Prior to this year, the last time Frisco completed a water rates study was in 2006 and the scheduled rate increases were in effect until 2016, meaning the town hasn’t increased its water rates in more than two years. In November last year, the council asked staff to complete an in-house five-year study on the rates, resulting in the new ordinance.

The town landed on a base water rate of $45 a quarter, on top of an escalating fee structure wherein the more water a consumer uses, the more they’ll have to pay. The structure is organized so that on top of the base rate, customers will pay $1.12 per 1,000 gallons for those using up to 8,000 gallons; $2.24 per 1,000 gallons for those using between 8,000 and 16,000 gallons; $4 per 1,000 gallons for those using between 16,000 and 50,000 gallons; and $5 per 1,000 gallons for those using more than 50,000 gallons a quarter.

While the new rate structure was easily accepted within the council, other language within the ordinance was more heavily scrutinized, with council members going back and forth on proposed annual increases in service fees and usage rates.

At the meeting, Frisco’s finance director, Bonnie Moinet, presented the council with a number of alternatives for annual service and usage rate increases, ranging from 3% per year to 5% per year, along with a possible graduated increase wherein the percent change would increase each year. The conversation largely revolved around whether to implement a 3% or 5% flat annual rate increase, and how best to ease pressure on the town’s largest water consumers.

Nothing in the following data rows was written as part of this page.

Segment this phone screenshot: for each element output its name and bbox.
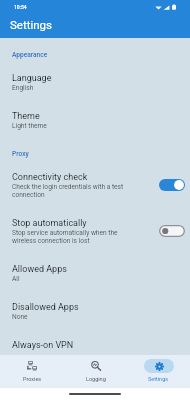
button[interactable]: Always-on VPN — [0, 338, 190, 351]
staticText: Connectivity check — [12, 170, 88, 183]
button[interactable]: Proxies — [0, 355, 64, 388]
staticText: 10:54 — [14, 4, 27, 10]
button[interactable]: Connectivity check — [0, 170, 190, 199]
staticText: Settings — [148, 375, 169, 382]
staticText: Logging — [86, 375, 106, 382]
staticText: Theme — [12, 109, 40, 122]
button[interactable]: Allowed Apps — [0, 262, 190, 283]
staticText: Stop automatically — [12, 216, 87, 229]
staticText: Allowed Apps — [12, 262, 67, 275]
staticText: Always-on VPN — [12, 338, 74, 351]
staticText: Proxy — [12, 148, 29, 158]
other: Logging — [91, 361, 101, 371]
staticText: Appearance — [12, 49, 48, 59]
button[interactable]: Disallowed Apps — [0, 300, 190, 321]
button[interactable]: Language — [0, 71, 190, 92]
staticText: Light theme — [12, 122, 47, 130]
staticText: Language — [12, 71, 52, 84]
staticText: None — [12, 313, 28, 321]
button[interactable]: Stop automatically — [0, 216, 190, 245]
staticText: Check the login credentials with a test … — [12, 183, 132, 199]
button[interactable]: Toggle off — [159, 225, 185, 237]
button[interactable]: Logging — [64, 355, 127, 388]
other: Settings — [155, 362, 164, 371]
staticText: Stop service automatically when the wire… — [12, 229, 132, 245]
button[interactable]: Theme — [0, 109, 190, 130]
staticText: English — [12, 84, 34, 92]
button[interactable]: Settings — [127, 355, 190, 388]
staticText: All — [12, 275, 20, 283]
staticText: Settings — [10, 18, 52, 31]
staticText: Proxies — [23, 375, 42, 382]
button[interactable]: Toggle on — [159, 179, 185, 191]
staticText: Disallowed Apps — [12, 300, 79, 313]
other: Proxies — [27, 361, 37, 371]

“My concern continues to be the big capital hit for the bigger water users,” said Fallon, referring to potential costs to businesses planning to implement more conservation friendly water fixtures in light of the new structure. “I understand these are the accounts you want to proactively move in the direction of conservation. But some of that usage is out of their control, and I’m concerned about the capital hit they have to take relative to some of the increases that are out of line with those you see across the board. In the short term, I support the 3% range.”

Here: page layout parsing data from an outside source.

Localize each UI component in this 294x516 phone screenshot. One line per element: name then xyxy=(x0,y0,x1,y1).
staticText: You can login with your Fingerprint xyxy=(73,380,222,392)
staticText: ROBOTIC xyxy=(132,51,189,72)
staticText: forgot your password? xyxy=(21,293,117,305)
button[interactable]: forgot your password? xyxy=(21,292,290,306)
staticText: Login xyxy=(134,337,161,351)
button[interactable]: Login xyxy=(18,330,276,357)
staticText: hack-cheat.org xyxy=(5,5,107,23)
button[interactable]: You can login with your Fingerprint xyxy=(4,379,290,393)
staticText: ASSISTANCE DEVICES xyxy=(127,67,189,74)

The other side of the coin is that as the town continues to incentivize conservation efforts, revenue within the enterprise water fund could continue to fall, and officials are concerned with keeping a strong enough fund balance in place to deal with both planned capital improvements to the system along with potential unexpected costs.

“It is a small difference between the 5% and the 3%,” said town manager Nancy Kerry. “But it does help in the capital side to make sure that our fund balance covers that. In any given water emergency a million dollar expenditure is not an uncommon number. So (public works director Jeff Goble) was comfortable with that two to three million range in fund balance.”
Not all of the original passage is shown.